The best way to stay ahead? A strong change management strategy.
Change management is a structured, repeatable process for implementing organizational shifts with minimal disruption. It ensures smooth transitions while maintaining business continuity and operational stability. When integrated into TPRM, change management helps organizations adapt quickly — without reinventing the wheel every time change is needed.
Change is constant, and TPRM programs must be flexible and responsive to keep up.
Shifts in strategic direction, cost-cutting measures, mergers, or acquisitions can all impact an organization’s third-party relationships. TPRM processes may need updates after an incident, or new sustainability, diversity, or ethics standards might prompt changes in due diligence. A revised risk appetite or new regulatory requirements may also necessitate adjustments to TPRM policies and practices.
While the Trump administration is focused on deregulation, other countries continue to move forward with stringent requirements. The European Union’s (EU) Digital Operational Resilience Act (DORA) took effect, and the United Kingdom is focused on operational resilience in third-party relationships.
Related: What Is Regulatory Change Management at Financial Institutions?
Organizations operating in the U.S. must also navigate a complex landscape of state-specific data privacy regulations and enforcement actions. As more states implement their own data privacy laws, organizations must stay informed of varying requirements and compliance obligations. Additionally, some states may ramp up enforcement efforts in response to reduced federal oversight, further emphasizing the need for a proactive compliance strategy.

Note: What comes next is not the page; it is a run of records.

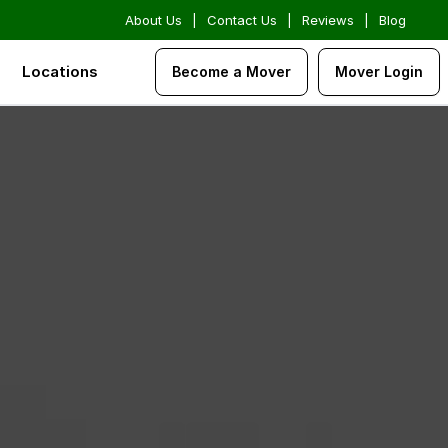
About Us
|
Contact Us
|
Reviews
|
Blog
Locations
Become a Mover
Mover Login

Your TPRM program must be able to navigate regulatory shifts and ensure your third-party vendors are doing the same.
Related: Third-Party Risk Management Guidance and Regulations
New tariffs imposed by countries such as the U.S., China, Mexico, and Canada can disrupt global supply chains and drive-up operational costs.
As your organization assesses economic shifts and prepares for their impact, your third parties are likely conducting their own evaluations. This may require changes in your TPRM processes, like increased financial monitoring or contract management. Your organization may need to respond to increases in pricing or delays in products or services.
By using change management processes in TPRM, you’ll be better prepared to respond quickly to protect your organization and remain resilient.
Change management ensures organizations can effectively navigate and implement changes to processes, systems, or strategies in response to external and internal changes.
TPRM is the process of identifying, assessing, mitigating, and monitoring the third-party risks in your organization’s external relationships. This practice must remain consistent to be responsive to changing and emerging risks.
Change management supports effective TPRM because it ensures organizations can adapt processes to respond to changing environments. For example, a shift in the economic landscape may require increased third-party monitoring or changing regulatory focuses may require updates to TPRM activities.
As TPRM programs face new changes and pressures, change management ensures the program evaluates, learns, and adjusts.
Related: The Importance of Third-Party Risk Management in a Difficult Economy
A flexible, agile third-party risk management program relies on strong change management processes. By integrating these processes into your TPRM activities, your organization can adapt swiftly to evolving business challenges and emerging risks.